__Required work__: Scan the records for the string "kartojasi" and copy every line that holds it.

[Items from a dataset]
-- Opening Marker --
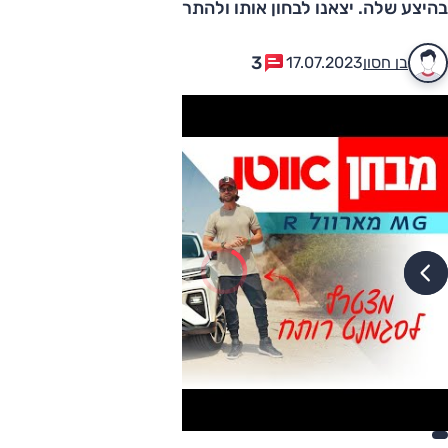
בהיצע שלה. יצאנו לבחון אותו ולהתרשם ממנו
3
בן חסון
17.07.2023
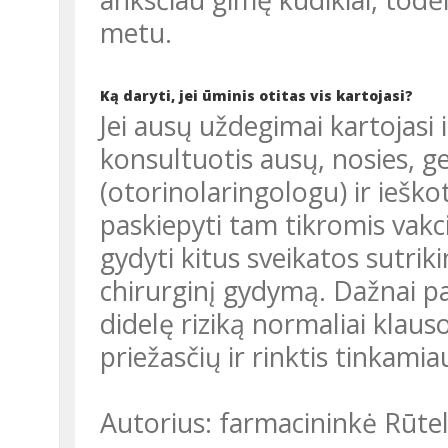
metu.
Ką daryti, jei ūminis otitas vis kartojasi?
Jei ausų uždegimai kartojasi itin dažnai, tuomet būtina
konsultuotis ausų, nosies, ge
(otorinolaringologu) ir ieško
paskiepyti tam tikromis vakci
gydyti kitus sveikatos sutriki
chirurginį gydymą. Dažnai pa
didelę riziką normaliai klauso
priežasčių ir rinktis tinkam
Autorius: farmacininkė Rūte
-- Closing Marker --
-- Opening Marker --
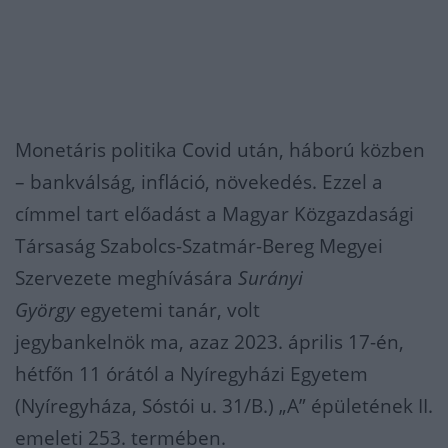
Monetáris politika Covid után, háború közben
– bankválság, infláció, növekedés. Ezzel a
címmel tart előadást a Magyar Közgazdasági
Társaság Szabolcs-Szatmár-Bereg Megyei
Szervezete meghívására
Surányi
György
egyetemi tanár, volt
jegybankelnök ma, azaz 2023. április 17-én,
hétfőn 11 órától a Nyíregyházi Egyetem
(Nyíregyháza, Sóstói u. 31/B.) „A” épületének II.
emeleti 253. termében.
-- Closing Marker --
-- Opening Marker --
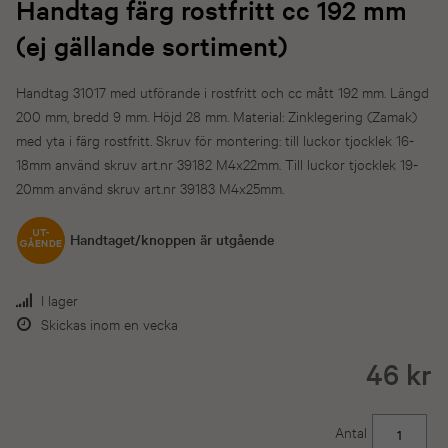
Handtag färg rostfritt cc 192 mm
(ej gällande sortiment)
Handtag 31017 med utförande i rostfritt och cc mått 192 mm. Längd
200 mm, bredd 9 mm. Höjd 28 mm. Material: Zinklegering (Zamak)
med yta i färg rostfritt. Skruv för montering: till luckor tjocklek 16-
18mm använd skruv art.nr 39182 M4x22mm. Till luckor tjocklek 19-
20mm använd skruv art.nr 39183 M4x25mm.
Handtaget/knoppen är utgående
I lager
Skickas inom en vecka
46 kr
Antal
-- Closing Marker --
__Your response__:
Ką daryti, jei ūminis otitas vis kartojasi?
Jei ausų uždegimai kartojasi itin dažnai, tuomet būtina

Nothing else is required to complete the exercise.